La breve noche estival se derretía en su propia fiebre; vahos perfumados subían del verde valle, en miles y miles de árboles hervía la savia; miles de ensueños asomaban en el ligero sueño de Klingsor; su alma atravesaba la sala de espejos de su vida, donde todas las imágenes se reflejaban multiplicadas, con nuevos rostros y nuevos significados y formando nuevas combinaciones, como si se sacudiera en un cubilete el cielo estrellado.

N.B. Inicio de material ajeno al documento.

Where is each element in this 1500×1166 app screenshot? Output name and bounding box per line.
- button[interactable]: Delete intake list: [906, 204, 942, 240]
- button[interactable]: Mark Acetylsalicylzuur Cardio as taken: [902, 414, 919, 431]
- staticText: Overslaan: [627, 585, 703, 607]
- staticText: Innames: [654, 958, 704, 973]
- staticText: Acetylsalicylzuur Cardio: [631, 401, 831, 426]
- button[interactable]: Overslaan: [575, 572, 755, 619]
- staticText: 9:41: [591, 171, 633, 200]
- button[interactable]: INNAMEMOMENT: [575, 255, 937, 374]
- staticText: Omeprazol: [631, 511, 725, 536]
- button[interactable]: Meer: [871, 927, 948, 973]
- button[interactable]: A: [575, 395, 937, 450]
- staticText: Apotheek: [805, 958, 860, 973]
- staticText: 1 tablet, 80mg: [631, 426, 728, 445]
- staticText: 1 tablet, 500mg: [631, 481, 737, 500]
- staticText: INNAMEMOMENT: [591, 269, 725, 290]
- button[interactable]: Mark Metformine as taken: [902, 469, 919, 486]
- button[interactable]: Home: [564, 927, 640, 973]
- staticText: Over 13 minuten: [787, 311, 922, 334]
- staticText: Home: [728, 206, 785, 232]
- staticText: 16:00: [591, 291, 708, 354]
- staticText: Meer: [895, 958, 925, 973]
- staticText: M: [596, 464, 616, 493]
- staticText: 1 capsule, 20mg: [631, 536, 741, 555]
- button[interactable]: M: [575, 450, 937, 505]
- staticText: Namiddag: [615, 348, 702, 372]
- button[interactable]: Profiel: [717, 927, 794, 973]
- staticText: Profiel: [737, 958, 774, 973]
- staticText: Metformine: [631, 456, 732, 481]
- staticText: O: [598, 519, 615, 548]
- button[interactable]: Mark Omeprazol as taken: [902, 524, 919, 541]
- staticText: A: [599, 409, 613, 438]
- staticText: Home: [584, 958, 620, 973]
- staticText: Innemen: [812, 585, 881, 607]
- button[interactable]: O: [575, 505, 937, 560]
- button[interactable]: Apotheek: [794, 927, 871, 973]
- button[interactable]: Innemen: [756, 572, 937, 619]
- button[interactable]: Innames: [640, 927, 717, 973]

Entre todas le encantó y conmovió la siguiente visión: yacía en el bosque con una mujer de cabellos rojos sentada sobre sus rodillas y una de melena negra descansando sobre su hombro, mientras otra estaba arrodillada a su lado, con una mano en las suyas besándole los dedos, y por doquiera había mujeres y muchachas algunas todavía niñas, con largas piernas delgadas, unas en la flor de la vida, otras maduras ya y con los signos del saber y del cansancio en los rostros estremecidos; pero todas le amaban, todas querían ser amadas por él. De pronto se produjo una reyerta entre las mujeres; la pelirroja hundió con gesto violento su mano en la melena de la negra, arrastrándola al suelo y cayendo encima de ella, y entonces, todas se precipitaron a la lucha gritando, tirando, mordiendo, causando y recibiendo dolor, entre risas, chillidos y gemidos mientras la sangre corría por doquiera, y garras sangrientas se clavaban en las carnes mórbidas.
Klingsor despertó por unos instantes con una sensación de dolor y opresión, mirando con ojos muy abiertos y atónitos el hueco claro en la ventana en la negra pared. Todavía veía los rostros de las mujeres enfurecidas; a muchas las conocía y las llamo por su nombre: Nina, Erminia, Isabel, Gina, Edith, Berta y aún medio dormido murmuro con voz ronca:
—¡Niñas, niñas, basta ya! ¡Mienten todas, me engañan; soy yo, soy yo quien debe ser castigado!